Member of the Chamber of Deputies
- In office 15 May 1957 – 15 May 1973
- Constituency: 2nd Departamental Group

Personal details
- Born: 3 May 1910 Santiago, Chile
- Died: 14 September 1985 (aged 75) Santiago, Chile
- Party: Radical Party; Radical Left Party;
- Spouse: María Lavín Prado
- Occupation: Politician

= Eduardo Clavel =

Chilean politician (1910–1985)

Eduardo Jorge Clavel Amión (3 May 1910 – 14 September 1985) was a Chilean lawyer, civil servant, and politician.

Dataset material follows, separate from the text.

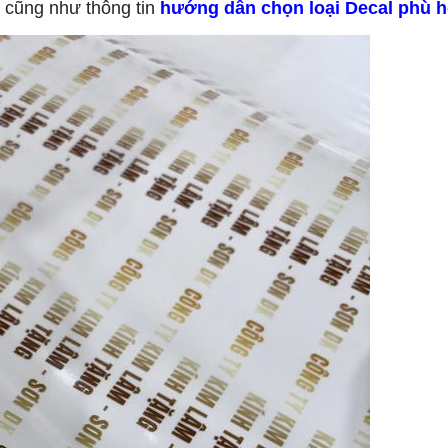
cũng như thông tin
hướng dẫn chọn loại Decal phù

He served as Deputy for the 2nd Departamental Group (Tocopilla, El Loa, Antofagasta and Taltal) across four consecutive terms between 1957 and 1973.

==Early life==
Clavel was born in Santiago in 1910, the son of Víctor Clavel and María Amión. He studied at the Instituto Nacional. He married María Lavín Prado.

==Career==
He began his career as an employee of the Anglo South American Bank, later joining the Caja de Previsión de Empleados Particulares in 1935, where he rose to become general manager. During his years in Antofagasta, he also served as president of the Sociedad Periodística del Norte and councillor of the Instituto de Fomento.

==Political career==
Clavel joined the Radical Party in 1935, serving as provincial president in Antofagasta (1950–1951), councillor of the provincial board, and delegate to the 1939 party convention. In 1971, he joined the Radical Left Party (PIR).

In the 1957 elections, he was elected Deputy for the 2nd Departamental Group (Tocopilla, El Loa, Antofagasta, Taltal) for the XLII Legislative Period. He was reelected in 1961, 1965, and 1969, serving continuously until 15 May 1973.

As Deputy, he sat on the Standing Committees on Government and Interior, Mining and Industries, and Economy and Commerce. He also participated in several special commissions, including those on nitrate (1961), the Development Plan of Iquique, and industrial enterprises such as El Melón. He chaired the Special Commission on parliamentary interventions in Banco del Estado credit concessions (1969–1970).

==Death==
Clavel died in Santiago on 14 September 1985, aged 75.